Pour servir Dieu d’abord, à temps et à contre temps.

L’inspiration divine qui était si manifestement présente en elle, n’a pas épargné les transpirations de l’âme et du corps. Nous autres, qui sommes si loin de ce souffle divin, nous ne croyons plus aux vertus de l’inspiration qui a instruite Jeanne du chemin à parcourir ni même aux nécessités des transpirations de l’âme et du corps, pour que triomphe cette inspiration. Et que nous manque-t-il donc ? Précisément il nous manque l’inspiration et  la transpiration.

Il nous manque l’inspiration qui est pourtant bien donnée par Dieu à ceux qui l’écoutent et qui sont prêts à le suivre à travers toutes les chevauchées et toutes les cavales de l’âme et du corps qu’il exigera. Cette inspiration ne manquera pas de produire la vraie respiration de l’âme que l’on renouvelle dans la fidélité quotidienne à la prière, à la recherche studieuse de la vérité, aux Exercices Spirituels de saint Ignace qui retrempent les âmes.

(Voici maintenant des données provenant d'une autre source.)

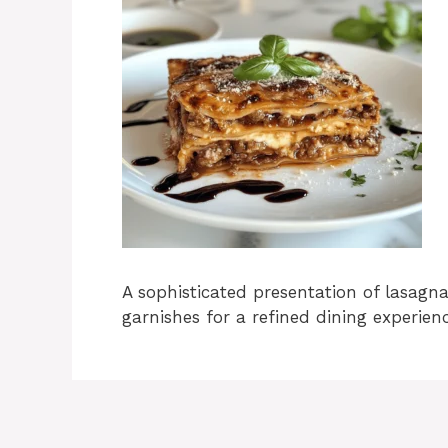
A sophisticated presentation of lasagn
garnishes for a refined dining experien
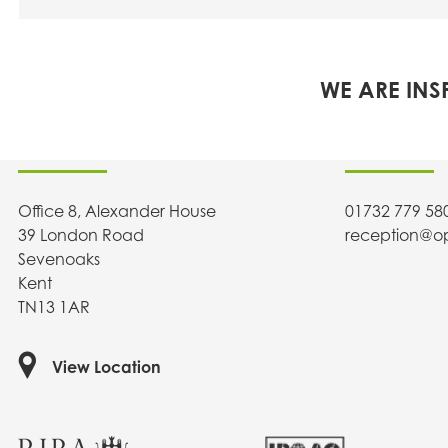
WE ARE INS
OPEN architecture
Contact U
Office 8, Alexander House
01732 779 58
39 London Road
reception@o
Sevenoaks
Kent
TN13 1AR
View Location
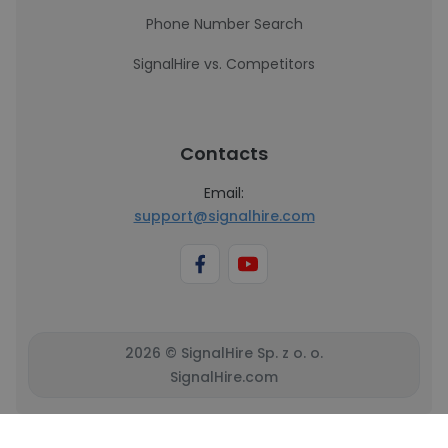
Phone Number Search
SignalHire vs. Competitors
Contacts
Email:
support@signalhire.com
2026 © SignalHire Sp. z o. o.
SignalHire.com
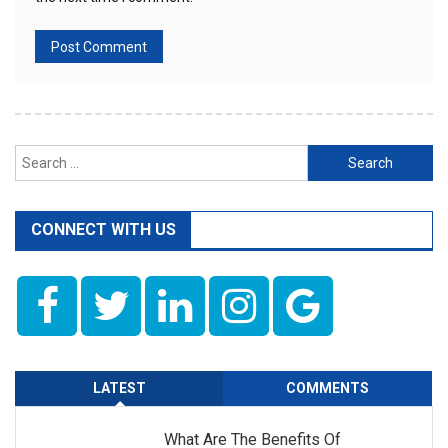
Search
for:
CONNECT WITH US
LATEST
COMMENTS
What Are The Benefits Of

Il nous manque la transpiration, l’effort que l’on maintient, qui ne se couche pas dans les adversités, qui ne désespère pas dans les défaites, qui sait que le combat selon le mot de Jeanne est le combat d’aujourd’hui et qu’il  vaut mieux «  aujourd’hui que demain et demain que plus tard ».

Mais me direz-vous, en ce qui concerne la France et la question politique, que nous faut-il faire concrètement ?  Il nous faut freiner la descente et la déchéance.

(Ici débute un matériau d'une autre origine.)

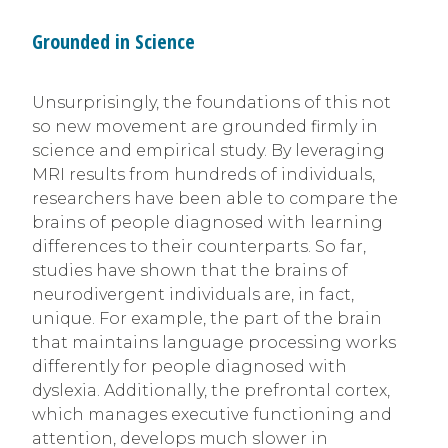
Grounded in Science
Unsurprisingly, the foundations of this not
so new movement are grounded firmly in
science and empirical study. By leveraging
MRI results from hundreds of individuals,
researchers have been able to compare the
brains of people diagnosed with learning
differences to their counterparts. So far,
studies have shown that the brains of
neurodivergent individuals are, in fact,
unique. For example, the part of the brain
that maintains language processing works
differently for people diagnosed with
dyslexia. Additionally, the prefrontal cortex,
which manages executive functioning and
attention, develops much slower in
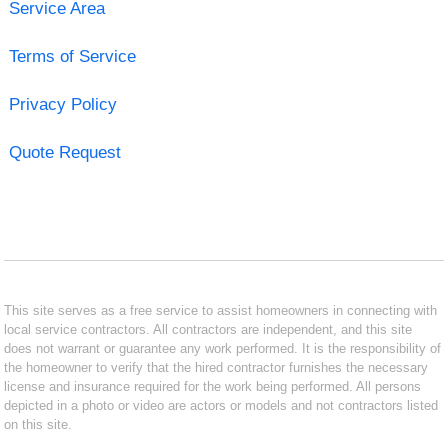
Service Area
Terms of Service
Privacy Policy
Quote Request
This site serves as a free service to assist homeowners in connecting with
local service contractors. All contractors are independent, and this site
does not warrant or guarantee any work performed. It is the responsibility of
the homeowner to verify that the hired contractor furnishes the necessary
license and insurance required for the work being performed. All persons
depicted in a photo or video are actors or models and not contractors listed
on this site.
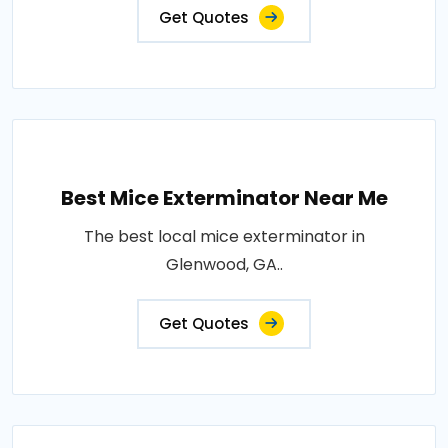
Get Quotes
Best Mice Exterminator Near Me
The best local mice exterminator in
Glenwood, GA..
Get Quotes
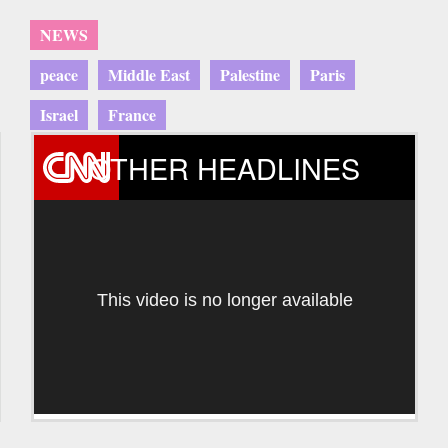
NEWS
peace
Middle East
Palestine
Paris
Israel
France
OTHER HEADLINES
This video is no longer available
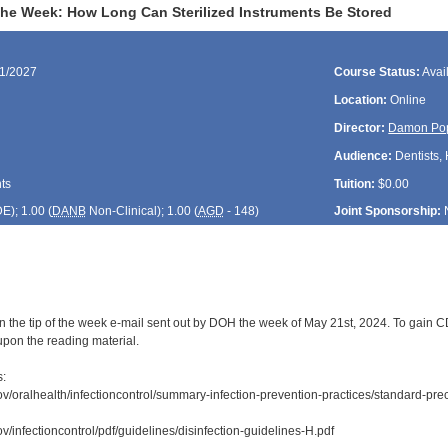
 the Week: How Long Can Sterilized Instruments Be Stored
21/2027
Course Status:
Avai
Location:
Online
Director:
Damon Po
Audience:
Dentists, 
ts
Tuition:
$0.00
DE
); 1.00 (
DANB
Non-Clinical); 1.00 (
AGD
- 148)
Joint Sponsorship:
n the tip of the week e-mail sent out by DOH the week of May 21st, 2024. To gain CDE
upon the reading material.
s:
ov/oralhealth/infectioncontrol/summary-infection-prevention-practices/standard-prec
v/infectioncontrol/pdf/guidelines/disinfection-guidelines-H.pdf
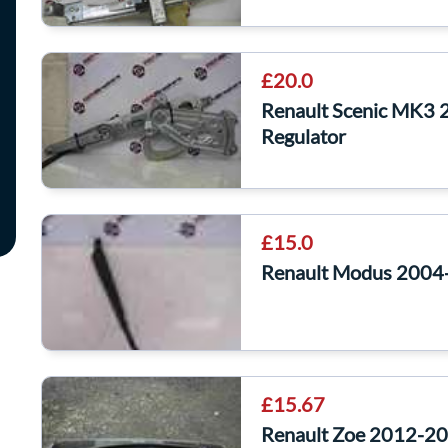
£20.0
Renault Scenic MK3 
Regulator
£15.0
Renault Modus 2004
£15.67
Renault Zoe 2012-201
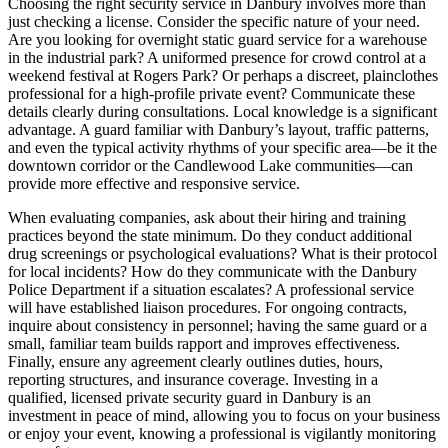
Choosing the right security service in Danbury involves more than
just checking a license. Consider the specific nature of your need.
Are you looking for overnight static guard service for a warehouse
in the industrial park? A uniformed presence for crowd control at a
weekend festival at Rogers Park? Or perhaps a discreet, plainclothes
professional for a high-profile private event? Communicate these
details clearly during consultations. Local knowledge is a significant
advantage. A guard familiar with Danbury’s layout, traffic patterns,
and even the typical activity rhythms of your specific area—be it the
downtown corridor or the Candlewood Lake communities—can
provide more effective and responsive service.
When evaluating companies, ask about their hiring and training
practices beyond the state minimum. Do they conduct additional
drug screenings or psychological evaluations? What is their protocol
for local incidents? How do they communicate with the Danbury
Police Department if a situation escalates? A professional service
will have established liaison procedures. For ongoing contracts,
inquire about consistency in personnel; having the same guard or a
small, familiar team builds rapport and improves effectiveness.
Finally, ensure any agreement clearly outlines duties, hours,
reporting structures, and insurance coverage. Investing in a
qualified, licensed private security guard in Danbury is an
investment in peace of mind, allowing you to focus on your business
or enjoy your event, knowing a professional is vigilantly monitoring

D’abord par la prière : elle doit être omniprésente dans notre vie parce qu’elle soutient notre pureté d’intention dans l’action ; elle nous tourne vers le Sacré Cœur pour Lui consacrer tout ce que l’on arrive encore à Lui consacrer de tissu social.

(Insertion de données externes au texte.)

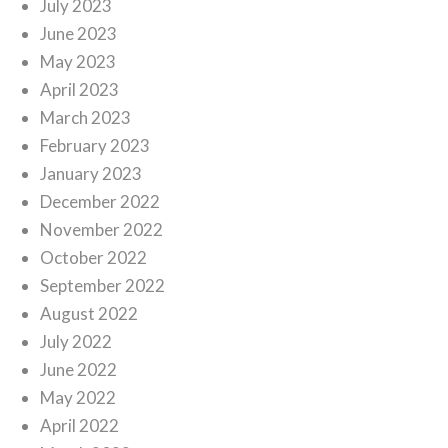
July 2023
June 2023
May 2023
April 2023
March 2023
February 2023
January 2023
December 2022
November 2022
October 2022
September 2022
August 2022
July 2022
June 2022
May 2022
April 2022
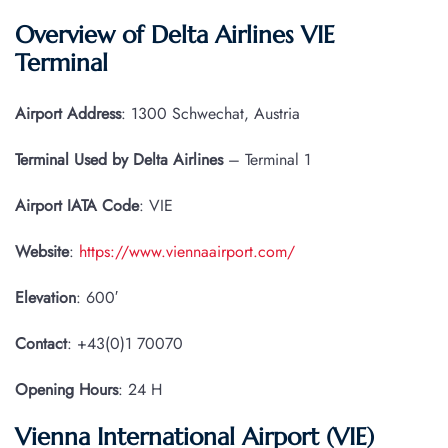
Overview of Delta Airlines VIE
Terminal
Airport Address
: 1300 Schwechat, Austria
Terminal Used by Delta Airlines
– Terminal 1
Airport IATA
Code
: VIE
Website
:
https://www.viennaairport.com/
Elevation
: 600′
Contact
: +43(0)1 70070
Opening Hours
: 24 H
Vienna International Airport (VIE)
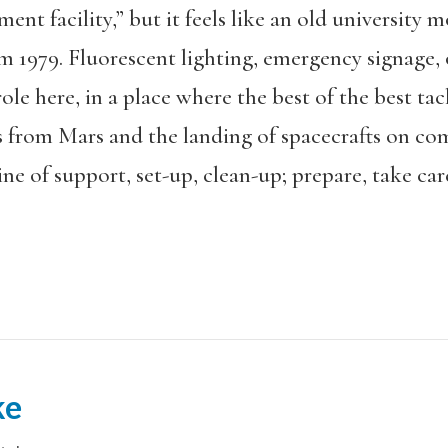
nt facility,” but it feels like an old university m
rom 1979. Fluorescent lighting, emergency signage
role here, in a place where the best of the best t
s from Mars and the landing of spacecrafts on c
ne of support, set-up, clean-up; prepare, take car
ke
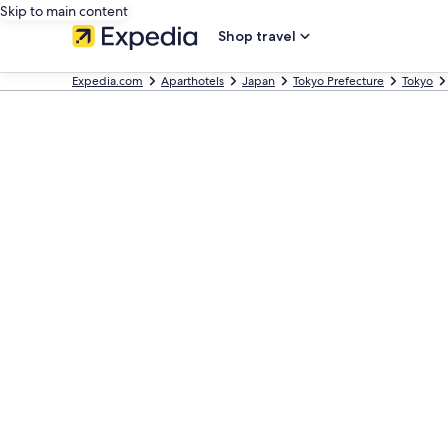
Skip to main content
Shop travel
Expedia.com
Aparthotels
Japan
Tokyo Prefecture
Tokyo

Ensuite, par l’utilisation de tous les moyens légaux qui sont à notre disposition, mais sans nous bercer d’illusion sur ces moyens. Aussi, dans cette intention, mes encouragements vont-ils à tous les catholiques qui œuvrent courageusement dans la cité pour défendre les vestiges d’ordre qui subsistent encore et cherchent à reconstruire ce qui peut encore l’être.